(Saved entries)
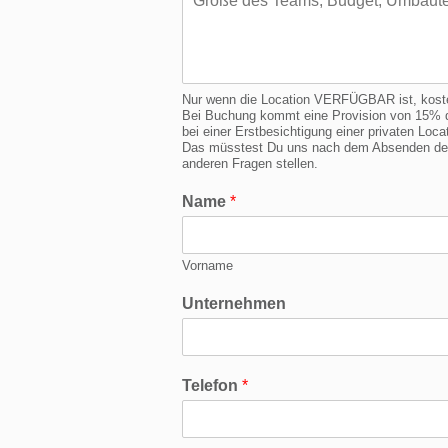
Nur wenn die Location VERFÜGBAR ist, kostet 
Bei Buchung kommt eine Provision von 15% d
bei einer Erstbesichtigung einer privaten Lo
Das müsstest Du uns nach dem Absenden der 
anderen Fragen stellen.
Name
*
Vorname
Unternehmen
Telefon
*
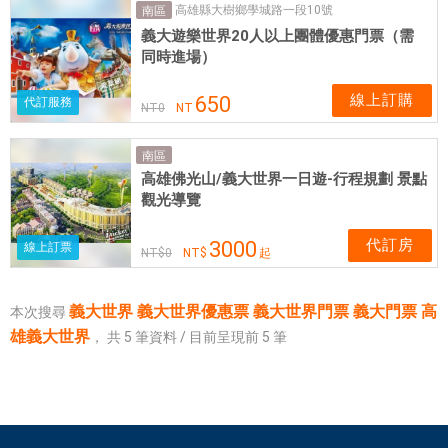
高雄縣大樹鄉學城路一段10號
票
南區
義大遊樂世界20人以上團體優惠門票（需
券
同時進場）
線上訂購
650
代訂服務
NT
0
NT
南區
高雄佛光山/義大世界一日遊-行程規劃 景點
觀光導覽
代訂房
3000
線上訂票
NT$
0
NT$
起
義大世界 義大世界優惠票 義大世界門票 義大門票 高
本次搜尋
雄義大世界
，
共
5
筆資料 / 目前呈現前
5
筆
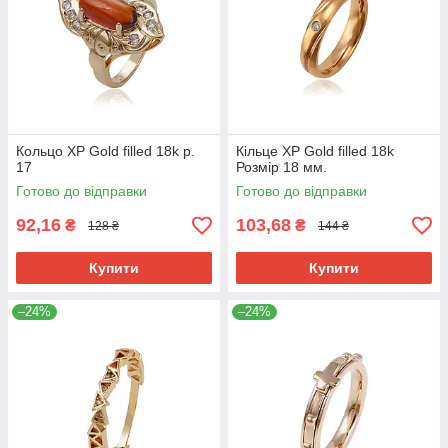
Кольцо ХР Gold filled 18k р.
Кільце ХР Gold filled 18k
17
Розмір 18 мм.
Готово до відправки
Готово до відправки
92,16
103,68
₴
₴
128 ₴
144 ₴
Купити
Купити
–24%
–24%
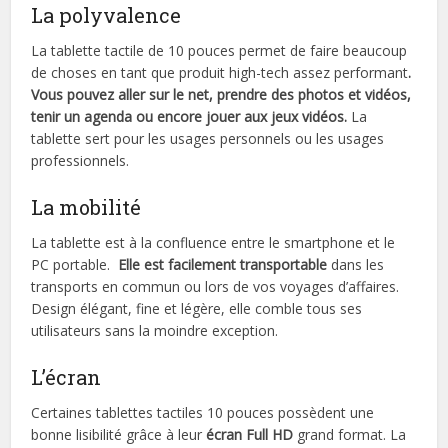
La polyvalence
La tablette tactile de 10 pouces permet de faire beaucoup
de choses en tant que produit high-tech assez performant
.
Vous pouvez aller sur le net, prendre des photos et vidéos,
tenir un agenda ou encore jouer aux jeux vidéos.
La
tablette sert pour les usages personnels ou les usages
professionnels.
La mobilité
La tablette est à la confluence entre le smartphone et le
PC portable.
Elle est facilement transportable
dans les
transports en commun ou lors de vos voyages d’affaires.
Design élégant, fine et légère, elle comble tous ses
utilisateurs sans la moindre exception.
L’écran
Certaines tablettes tactiles 10 pouces possèdent une
bonne lisibilité grâce à leur
écran Full HD
grand format. La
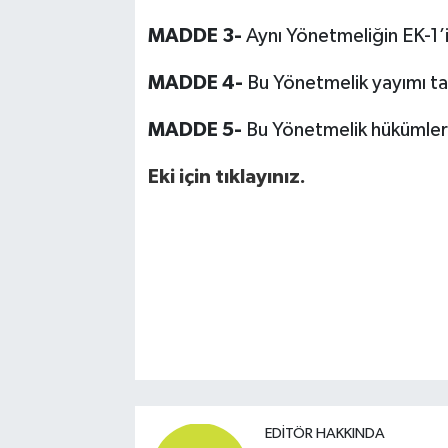
MADDE 3-
Aynı Yönetmeliğin EK-1’i 
MADDE 4-
Bu Yönetmelik yayımı tar
MADDE 5-
Bu Yönetmelik hükümlerin
Eki için tıklayınız.
EDITÖR HAKKINDA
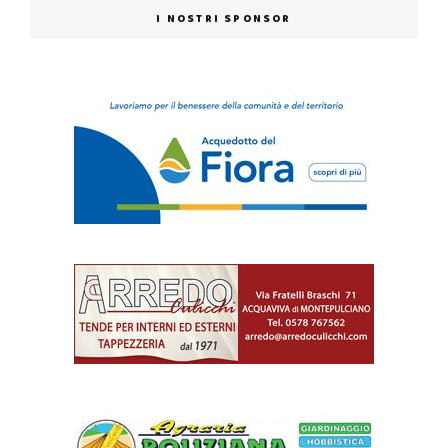
I NOSTRI SPONSOR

• _What is required_: For the string "Yönetmelik", return every line of the data where it appears.

• _Result for this exercise_:
Bu Yönetmelik yayımı tar
Bu Yönetmelik hükümlerin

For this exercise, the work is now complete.